» **RECORDS SUPPLIED**:

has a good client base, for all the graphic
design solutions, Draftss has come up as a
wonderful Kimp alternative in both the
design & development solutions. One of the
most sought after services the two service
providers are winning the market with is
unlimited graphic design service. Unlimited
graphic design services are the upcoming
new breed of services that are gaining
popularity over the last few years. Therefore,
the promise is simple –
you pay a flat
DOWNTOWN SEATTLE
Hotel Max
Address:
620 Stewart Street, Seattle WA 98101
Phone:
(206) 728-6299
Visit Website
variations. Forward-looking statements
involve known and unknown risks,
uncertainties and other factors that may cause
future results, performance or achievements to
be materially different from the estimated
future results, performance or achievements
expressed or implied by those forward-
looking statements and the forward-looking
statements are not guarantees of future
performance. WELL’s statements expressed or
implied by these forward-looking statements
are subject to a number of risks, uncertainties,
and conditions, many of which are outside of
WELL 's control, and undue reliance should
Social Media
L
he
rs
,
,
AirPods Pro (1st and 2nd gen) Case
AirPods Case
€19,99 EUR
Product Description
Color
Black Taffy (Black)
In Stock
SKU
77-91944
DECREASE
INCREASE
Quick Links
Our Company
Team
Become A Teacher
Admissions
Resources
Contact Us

» **WHAT IS EXPECTED**: Could you restate every entry above word for word?

» **ANSWER BOX**:
has a good client base, for all the graphic
design solutions, Draftss has come up as a
wonderful Kimp alternative in both the
design & development solutions. One of the
most sought after services the two service
providers are winning the market with is
unlimited graphic design service. Unlimited
graphic design services are the upcoming
new breed of services that are gaining
popularity over the last few years. Therefore,
the promise is simple –
you pay a flat
DOWNTOWN SEATTLE
Hotel Max
Address:
620 Stewart Street, Seattle WA 98101
Phone:
(206) 728-6299
Visit Website
variations. Forward-looking statements
involve known and unknown risks,
uncertainties and other factors that may cause
future results, performance or achievements to
be materially different from the estimated
future results, performance or achievements
expressed or implied by those forward-
looking statements and the forward-looking
statements are not guarantees of future
performance. WELL’s statements expressed or
implied by these forward-looking statements
are subject to a number of risks, uncertainties,
and conditions, many of which are outside of
WELL 's control, and undue reliance should
Social Media
L
he
rs
,
,
AirPods Pro (1st and 2nd gen) Case
AirPods Case
€19,99 EUR
Product Description
Color
Black Taffy (Black)
In Stock
SKU
77-91944
DECREASE
INCREASE
Quick Links
Our Company
Team
Become A Teacher
Admissions
Resources
Contact Us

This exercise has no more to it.